Exactly as many suspected, the overly judicious first use of Louisiana’s new Blue Lives Matter law proves the measure will be abused to give police the status of protected class — as a man who verbally insulted officers has now been charged with a hate crime.
Per the ridiculously unnecessary Blue Lives Matter legislation, the voluntarily undertaken occupations of police officer, emergency responder, and firefighter are protected against hate crimes the way historically persecuted categories like race, gender, creed, religion, and sexual orientation have been — making crimes specifically targeting cops hate crimes with enhanced penalties in the eyes of the law.
Raul Delatoba, however, did not specifically target police because they’re police — in fact, the 34-year-old homeless man committed only a minor act of non-law enforcement-owned property destruction.
Around 5:15 a.m. Monday morning, an inebriated Delatoba pounded on the window of Bourbon Street’s Royal Sonesta Hotel, catching the attention of a security guard who worked nearby. Leston Smith, the guard, approached Delatoba and told him to stop banging the window — to which the drunken man, according to the arrest report cited by the Times-Picayune, responded by “calling him a n____r.”
Smith and a security supervisor for the Sonesta then flagged down two Louisiana State Troopers, who brought the ornery man to the New Orleans Police Department’s 8th District station — where he called a female officer “a dumb c__t” and another officer “a dumb n____r.”

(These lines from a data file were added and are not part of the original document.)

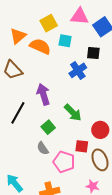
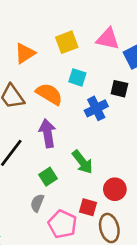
cyan square: (65, 41) -> (77, 77), moved
orange semicircle: (40, 46) -> (49, 94), moved
gray semicircle: (43, 148) -> (37, 203), turned 48

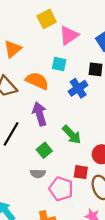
pink triangle: (108, 39) -> (69, 35), moved, turned -40
yellow square: (67, 42) -> (47, 19), moved
gray semicircle: (37, 203) -> (38, 173), turned -104

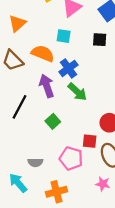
blue cross: (78, 88) -> (69, 68), moved
green arrow: (72, 135) -> (77, 92), moved
gray semicircle: (38, 173) -> (35, 162), moved

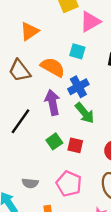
red square: (90, 141) -> (75, 145), moved

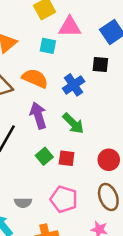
pink triangle: (90, 22) -> (70, 27), turned 35
cyan square: (77, 51) -> (48, 46), moved
blue cross: (78, 87) -> (74, 85), moved

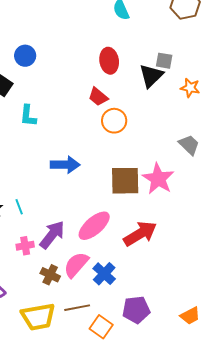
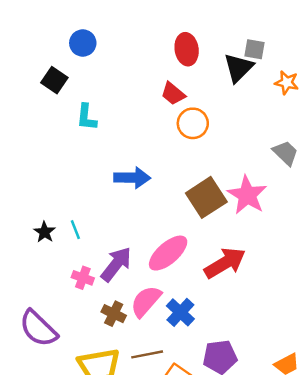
brown square: (125, 181) -> (206, 197), turned -32
pink cross: (25, 246) -> (83, 278), turned 30

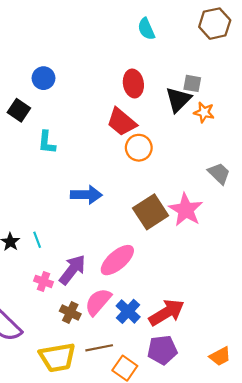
orange star: (287, 83) -> (204, 112), moved
red trapezoid: (173, 94) -> (122, 122), size x1.4
red arrow: (225, 263) -> (167, 312), moved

Police charged Delatoba with “simple criminal damage to property, disturbing the peace, and a felony-level hate crime” — by ineptly and incorrectly invoking the new law to grossly enhance his otherwise minor charges.
Simply put, police charged Delatoba with committing an act of hate speech — which the legislation’s sponsors never intended and the law doesn’t allow, but which critics warned overzealous police would attempt.
“The hate crime charge stems from Delatoba’s attack on individuals based on their race, sex, and occupation,” the arrest warrant contends.
Realizing the absurdity with which Blue Lives Matter had been administered in this case, NOPD backtracked on Thursday, with spokesman Tyler Gamble stating the law was applied incorrectly.
After an initial review of the case, Gamble said “it is clear that the responding officer incorrectly applied the law relative to a hate crime in this incident.”
Delatoba certainly yelled bad words in the commission of a minor crime, but the offense he committed was against a window — not police, and not their official property.
Astonishingly, what amounts to bureaucratic red tape has prevented the felony charge from being abandoned thus far. That decision, despite the patently obvious misapplication admitted by police, ultimately falls on the Orleans Parish District Attorney’s Office, which — equally as astonishingly — plans to conduct a review of the police report and interview witnesses before determining whether the charges under the ludicrous law are warranted.
“Based up on [sic] that review,” said spokesman for District Attorney Leon Cannizarro’s Office, Christopher Bowman, on Wednesday, per the Times-Picayune, “the office will make a determination whether or not to initiate formal charges, and which charges to initiate.”
As the New Orleans Advocate noted, “Hate-crimes laws may be invoked only when a more serious criminal offense accompanies verbal slurs.”
Offensive speech, unaccompanied by additional crimes to back it up, thankfully remains thus far protected by the Constitution — but because Delatoba’s charges are still being considered at all shows a troubling portent for how the law could be abused, if not now, in the future.
Indeed, the man’s $10,000 release bond for the (nonexistent) “hate crime” of “yelling bad words,” as Reason aptly put it, is twice that for the actual crime of vandalism.
Even the notably picky Anti-Defamation League spoke out against charging Delatoba under the hate crimes statute, and, as Allison Padilla-Goodman explained, the case shows the need for greater understanding of what constitutes a hate crime.
“I mean this for law enforcement as well as for community members,” the Advocate quoted Padilla-Goodman. “We just have a lot of catch-up to do.”
Louisiana’s Blue Lives Matter law served as the model for similarly irrational proposed legislation now awaiting deliberation in Congress — but the preposterous first attempt to apply the model in New Orleans gives every indication it can and will be abused.
Offering enhanced protected status to a freely-chosen occupation comes with the innate risk of transforming an already notoriously trigger happy group into pre-victims treasure hunting for the perfect excuse to exact harsh punishment unnecessarily — and without just cause.
Although Delatoba used offensive words to garner felony charges, the legislation would make it simpler for police to felonize undeserving people in record numbers.
As alternative media and anti-police brutality activists have repeatedly advised, police already artificially bolster charges by tacking on things like assaulting an officer or resisting arrest — for contact which wouldn’t warrant a second glance were it not for a gun and a badge.
Should the legislation pass, a cop would need only write in his or her report the arrestee shouted “fuck the police” — whether or not they actually did — to brand the person permanently with a felony, and all the negative consequences therein.
And, if we’re being honest, shouldn’t someone who chooses to be a cop have thicker skin than to be intolerant of an insult?